*Your task*
Could you show all lines in the entries below that contain the string "Settembre"?

(Collected data)
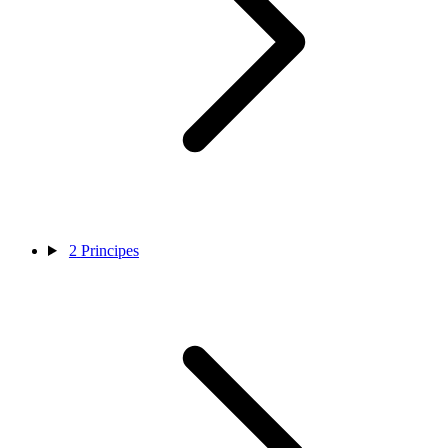
2
Principes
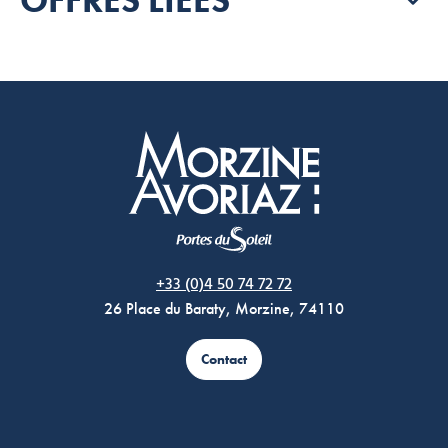
Morzine Avoriaz
+33 (0)4 50 74 72 72
26 Place du Baraty, Morzine, 74110
Contact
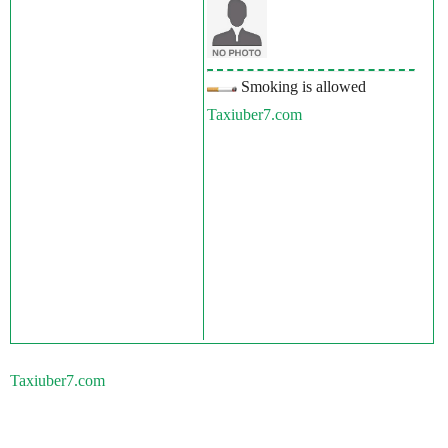
Smoking is allowed
Taxiuber7.com
Taxiuber7.com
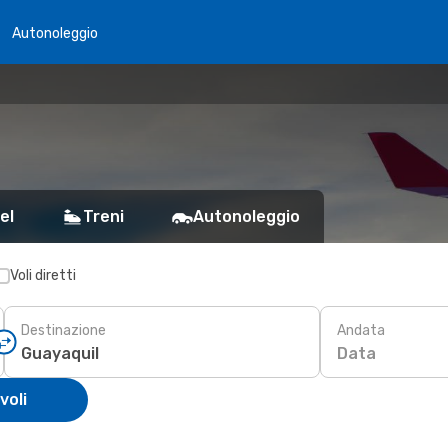
Autonoleggio
el
Treni
Autonoleggio
Voli diretti
Destinazione
Andata
Data
voli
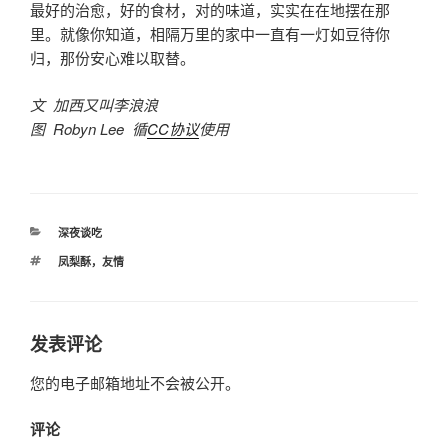
最好的治愈，好的食材，对的味道，实实在在地摆在那
里。就像你知道，相隔万里的家中一直有一灯如豆待你
归，那份安心难以取替。
文 加西又叫李浪浪
图 Robyn Lee 循
CC协议
使用
分
深夜谈吃
类
标
凤梨酥，友情
签
发表评论
您的电子邮箱地址不会被公开。
评论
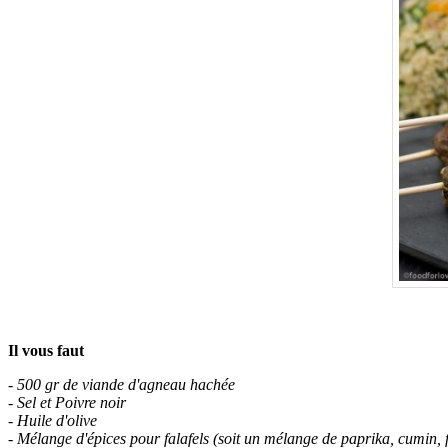
.
Il vous faut
- 500 gr de viande d'agneau hachée
- Sel et Poivre noir
- Huile d'olive
- Mélange d'épices pour falafels (soit un mélange de paprika, cumin, 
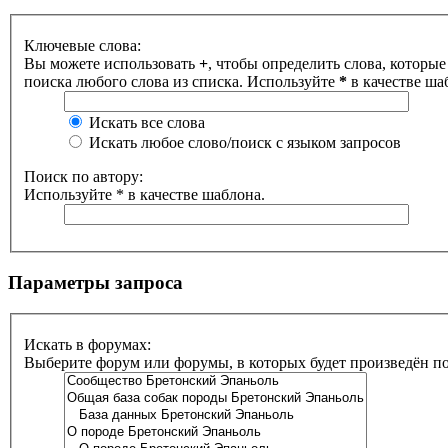
Ключевые слова:
Вы можете использовать
+
, чтобы определить слова, которые
поиска любого слова из списка. Используйте
*
в качестве ша
Искать все слова
Искать любое слово/поиск с языком запросов
Поиск по автору:
Используйте * в качестве шаблона.
Параметры запроса
Искать в форумах:
Выберите форум или форумы, в которых будет произведён п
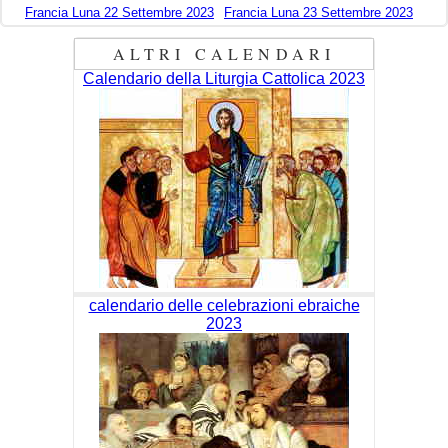
Francia Luna 22 Settembre 2023
Francia Luna 23 Settembre 2023
ALTRI CALENDARI
Calendario della Liturgia Cattolica 2023
calendario delle celebrazioni ebraiche
2023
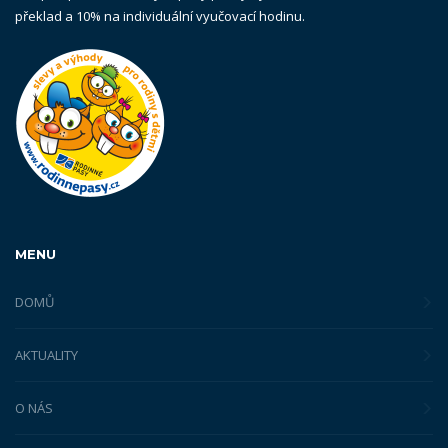
překlad a 10% na individuální vyučovací hodinu.
MENU
DOMŮ
AKTUALITY
O NÁS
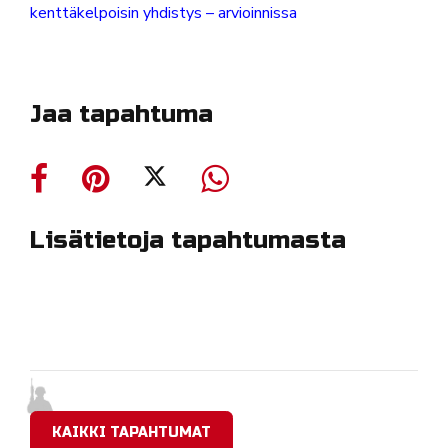
kenttäkelpoisin yhdistys – arvioinnissa
Jaa tapahtuma
Lisätietoja tapahtumasta
KAIKKI TAPAHTUMAT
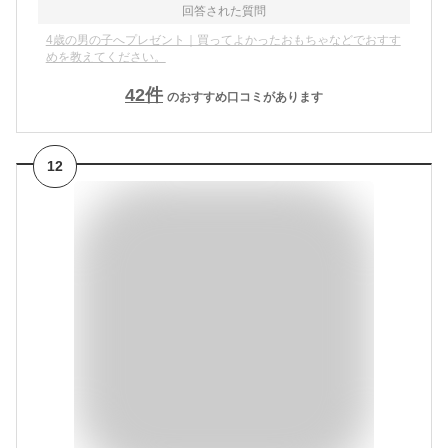
回答された質問
4歳の男の子へプレゼント｜買ってよかったおもちゃなどでおすす
めを教えてください。
42
件
のおすすめ口コミがあります
12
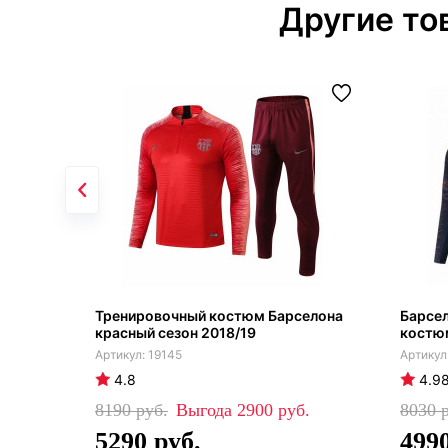
Другие то
Тренировочный костюм Барселона
Барсе
красный сезон 2018/19
костю
19145
4.8
4.9
8190
2900
8030
5290
499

*Result for this exercise*
Francia Luna 22 Settembre 2023
Francia Luna 23 Settembre 2023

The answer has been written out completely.